The Unpopular Opinion: Electoral Dysfunction

Today is another election day. Oh, how I loathe election days. It's really amazing how my adult life, and the mountains of political bullshit that have happened during my adult life, have changed me. I used to be so into politics, and now I hate politics with a fiery fervor. I also hate how stupid and generally lazy Americans tend to be when going (or NOT going) to the polls.

It's made me so angry today, seeing what my peers in SF are saying about the election. There is a very special kind of Crazy that exists in bay area politics, and it really grates on me sometimes. Just because I consider myself a moderate (particularly on fiscal issues), I'm branded an "Idiot Republican" by people close to me, as well as by strangers. Debating politics in San Francisco is a fool's errand. I stopped talking about politics online years ago, and I mostly stopped talking about politics in person, too, because the attacks? They are all personal. And it sucks. An open dialog about politics is not really welcomed in SF. The way things go can be summed up like this: "We're really tolerant, as long as you agree with us." News flash: that isn't tolerance.

My beliefs and my opinions are valid, but it's not worth it to me to push my personal "agenda" while living in the bay area. Nobody wants to hear it. And I hate arguing with people who are unwilling to engage alternative points of view. So I'll keep my fairly socially liberal, pretty fiscally conservative, always skeptical viewpoints to myself. And you're welcome to yours. In fact, I really want you to have your viewpoints. Your well reasoned viewpoints. Not what you read in the Bay Guardian's election endorsements, because then you're just toeing the line, being lazy. No respect there. I encourage everyone to form their own educated opinions on issues.

Good thing I have the freedom to vote my conscience. I love voting and I take it very seriously, even though I know most things won't go the way I wish they would. At least, by taking an informed position, and voting in every election, I know I've contributed. And that's what's most important.

On a related note: if you're someone who doesn't vote because you think you're making some kind of moral stand, that you refuse to vote on any of the propositions because they aren't written well and are meant to trick you -- I have news for you: you are part of the problem. If you don't vote NO on these propositions (and oh, I do), then you're going to be pretty unhappy when all the people who go in without doing their research and vote yes on everything that sounds vaguely appealing, pass all those poorly worded, manipulative laws on your behalf. Voting no is so important.

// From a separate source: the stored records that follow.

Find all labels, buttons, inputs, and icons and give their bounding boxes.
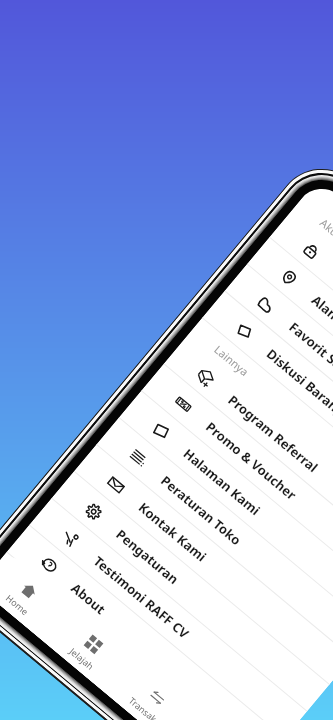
staticText: Ubah Password — [330, 264, 333, 342]
button[interactable]: About — [6, 525, 284, 720]
staticText: Kontak Kami — [135, 498, 211, 566]
staticText: Peraturan Toko — [157, 472, 246, 549]
button[interactable]: Ubah Password — [269, 210, 333, 451]
button[interactable]: Alamat — [247, 237, 333, 478]
button[interactable]: Diskusi Barang — [202, 291, 333, 531]
button[interactable]: Promo & Voucher — [141, 364, 333, 604]
staticText: Home — [4, 592, 31, 617]
staticText: Favorit Saya — [285, 318, 333, 383]
button[interactable]: Kontak Kami — [74, 445, 333, 685]
button[interactable]: Transaksi — [106, 658, 200, 720]
staticText: Akun — [317, 215, 333, 244]
staticText: Diskusi Barang — [263, 345, 333, 421]
button[interactable]: Home — [0, 551, 72, 640]
button[interactable]: Testimoni RAFF CV — [29, 498, 307, 720]
staticText: Jelajah — [67, 645, 97, 672]
staticText: Pengaturan — [112, 525, 183, 588]
staticText: Lainnya — [211, 342, 252, 380]
staticText: Alamat — [308, 291, 333, 335]
button[interactable]: Peraturan Toko — [96, 418, 333, 658]
staticText: Halaman Kami — [180, 445, 264, 519]
staticText: Testimoni RAFF CV — [90, 552, 193, 642]
staticText: Program Referral — [225, 391, 322, 476]
button[interactable]: Program Referral — [163, 337, 333, 578]
button[interactable]: Favorit Saya — [224, 264, 333, 505]
button[interactable]: Jelajah — [42, 604, 136, 694]
staticText: About — [68, 579, 110, 618]
staticText: Transaksi — [126, 694, 165, 720]
staticText: Promo & Voucher — [202, 418, 300, 504]
button[interactable]: Halaman Kami — [118, 391, 333, 631]
button[interactable]: Pengaturan — [51, 472, 329, 712]
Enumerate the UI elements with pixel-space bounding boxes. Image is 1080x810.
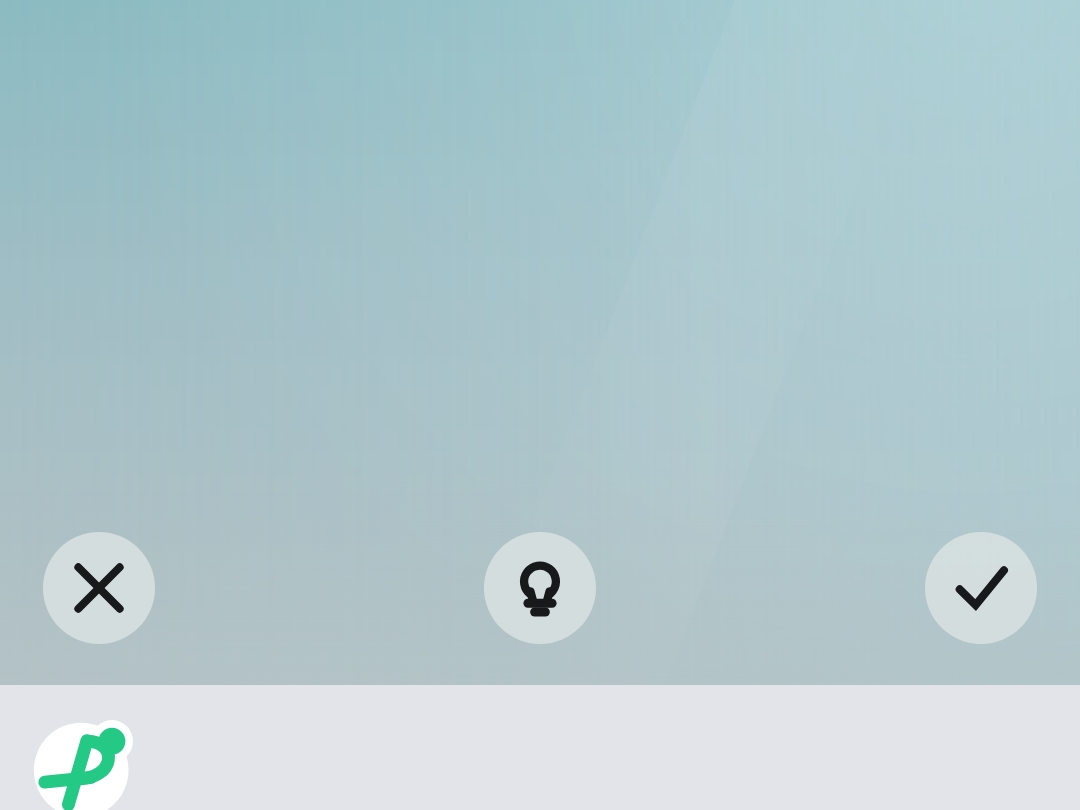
button[interactable]: Cancel bbox=[43, 532, 155, 644]
button[interactable]: Tips bbox=[484, 532, 596, 644]
button[interactable]: App logo bbox=[30, 715, 158, 810]
button[interactable]: Confirm bbox=[925, 532, 1037, 644]
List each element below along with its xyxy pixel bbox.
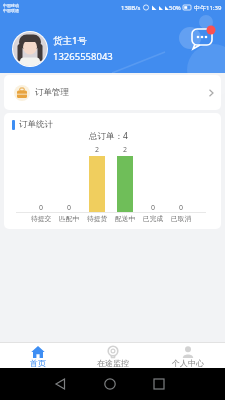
staticText: 货主1号: [53, 34, 87, 47]
staticText: 中午11:39: [194, 4, 222, 12]
staticText: 已完成: [143, 214, 164, 223]
staticText: 个人中心: [172, 358, 204, 368]
staticText: 中国移动: [3, 3, 19, 8]
button[interactable]: 订单管理: [4, 75, 221, 110]
staticText: 0: [67, 203, 72, 213]
button[interactable]: [188, 24, 218, 54]
staticText: 中国联通: [3, 8, 19, 13]
button[interactable]: 首页: [0, 343, 75, 368]
staticText: 订单管理: [35, 87, 69, 98]
staticText: 订单统计: [19, 119, 53, 130]
staticText: 2: [123, 145, 128, 155]
staticText: 在途监控: [97, 358, 129, 368]
staticText: 匹配中: [59, 214, 80, 223]
staticText: 首页: [30, 358, 46, 368]
staticText: 2: [95, 145, 100, 155]
staticText: 配送中: [115, 214, 136, 223]
staticText: 0: [39, 203, 44, 213]
button[interactable]: 个人中心: [150, 343, 225, 368]
staticText: 50%: [169, 4, 181, 12]
staticText: 138B/s: [121, 4, 141, 12]
staticText: 待提货: [87, 214, 108, 223]
staticText: 13265558043: [53, 50, 113, 63]
staticText: 已取消: [171, 214, 192, 223]
staticText: 待提交: [31, 214, 52, 223]
staticText: 总订单：4: [89, 130, 128, 142]
staticText: 0: [151, 203, 156, 213]
staticText: 0: [179, 203, 184, 213]
button[interactable]: 在途监控: [75, 343, 150, 368]
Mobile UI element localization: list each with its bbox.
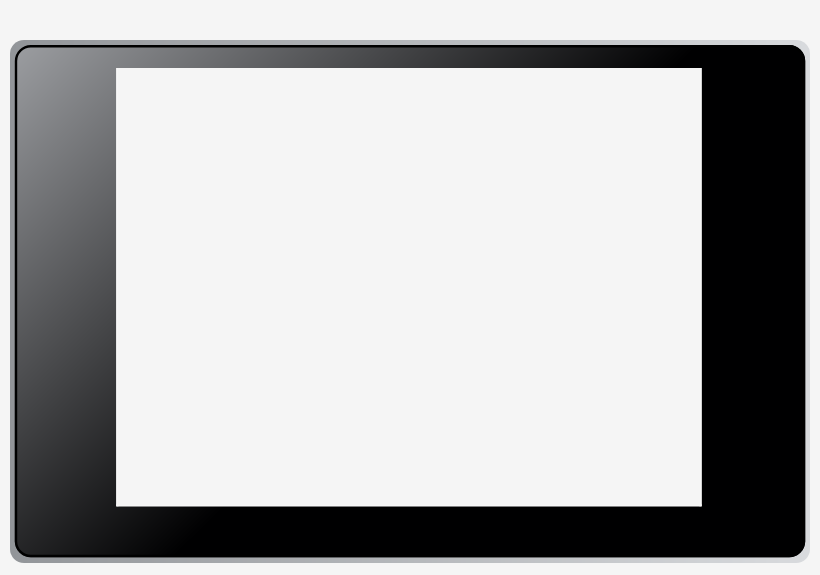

It blows my mind that people think not voting on ballot measures, particularly in always high-stakes California, is the better option.

I know that so many other places (including many other states in the US!) have actual bipartisan systems and contentious elections and some are trying to prevent people of color from voting today, passing racist voter ID laws and trying to intimidate people at their polling places. These are real, frightening problems. I think this is what upsets me the most about bay area politics: ours aren't, or at least shouldn't be, actual problems. They're nothing like what's been going on in Virginia and Texas and I'm sure other places today. People here have such a sense of entitlement and self-importance, as if being intolerant and exclusive is our birthright. Just shut your mouth, do your research, go vote, and realize how damn lucky you are to be able to do so. Don't take it for granted. Don't focus on the wrong things. See beyond your personal worldview. We'll all be much better for it.